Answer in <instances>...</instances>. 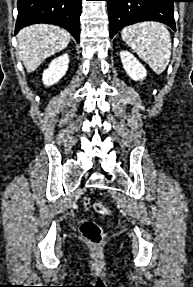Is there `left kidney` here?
Instances as JSON below:
<instances>
[{"mask_svg": "<svg viewBox=\"0 0 193 287\" xmlns=\"http://www.w3.org/2000/svg\"><path fill=\"white\" fill-rule=\"evenodd\" d=\"M120 58L123 68L133 80H143L146 77V69L133 54L128 51H121Z\"/></svg>", "mask_w": 193, "mask_h": 287, "instance_id": "1", "label": "left kidney"}]
</instances>
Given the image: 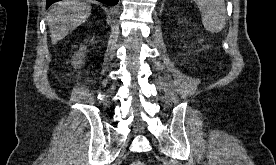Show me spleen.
I'll use <instances>...</instances> for the list:
<instances>
[{"mask_svg": "<svg viewBox=\"0 0 276 165\" xmlns=\"http://www.w3.org/2000/svg\"><path fill=\"white\" fill-rule=\"evenodd\" d=\"M201 11L204 28L218 33L225 27L226 7L224 0H194Z\"/></svg>", "mask_w": 276, "mask_h": 165, "instance_id": "spleen-1", "label": "spleen"}]
</instances>
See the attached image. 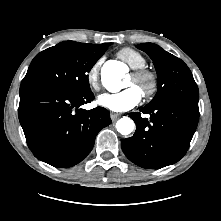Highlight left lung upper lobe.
Instances as JSON below:
<instances>
[{"label":"left lung upper lobe","mask_w":221,"mask_h":221,"mask_svg":"<svg viewBox=\"0 0 221 221\" xmlns=\"http://www.w3.org/2000/svg\"><path fill=\"white\" fill-rule=\"evenodd\" d=\"M137 48L150 56L157 72L158 91L149 106L173 98L199 99L193 75L181 59L153 43H142Z\"/></svg>","instance_id":"left-lung-upper-lobe-1"}]
</instances>
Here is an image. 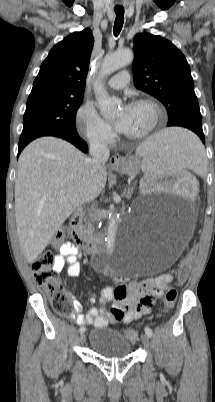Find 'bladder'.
Masks as SVG:
<instances>
[{"label": "bladder", "mask_w": 215, "mask_h": 402, "mask_svg": "<svg viewBox=\"0 0 215 402\" xmlns=\"http://www.w3.org/2000/svg\"><path fill=\"white\" fill-rule=\"evenodd\" d=\"M89 347L96 355L106 359H120L132 352L131 342L113 328H95L89 335Z\"/></svg>", "instance_id": "obj_1"}]
</instances>
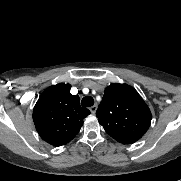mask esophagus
Returning a JSON list of instances; mask_svg holds the SVG:
<instances>
[{"mask_svg": "<svg viewBox=\"0 0 181 181\" xmlns=\"http://www.w3.org/2000/svg\"><path fill=\"white\" fill-rule=\"evenodd\" d=\"M96 110H97V106L96 105H93V106L90 107V111H91L92 114H95Z\"/></svg>", "mask_w": 181, "mask_h": 181, "instance_id": "esophagus-1", "label": "esophagus"}]
</instances>
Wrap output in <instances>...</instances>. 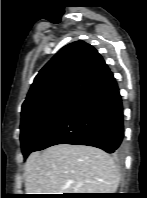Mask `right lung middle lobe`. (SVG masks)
Instances as JSON below:
<instances>
[{
    "label": "right lung middle lobe",
    "mask_w": 147,
    "mask_h": 198,
    "mask_svg": "<svg viewBox=\"0 0 147 198\" xmlns=\"http://www.w3.org/2000/svg\"><path fill=\"white\" fill-rule=\"evenodd\" d=\"M73 101H56L39 106L22 115L20 140L24 158L34 151L41 139L73 107Z\"/></svg>",
    "instance_id": "dd1d6c3e"
}]
</instances>
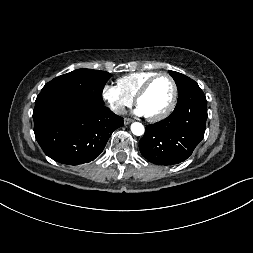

**WORK ORDER:** What lines in the data above contain the word "list"? Copy them all.

**WRITTEN SOLUTION:**
I'll use <instances>...</instances> for the list:
Returning a JSON list of instances; mask_svg holds the SVG:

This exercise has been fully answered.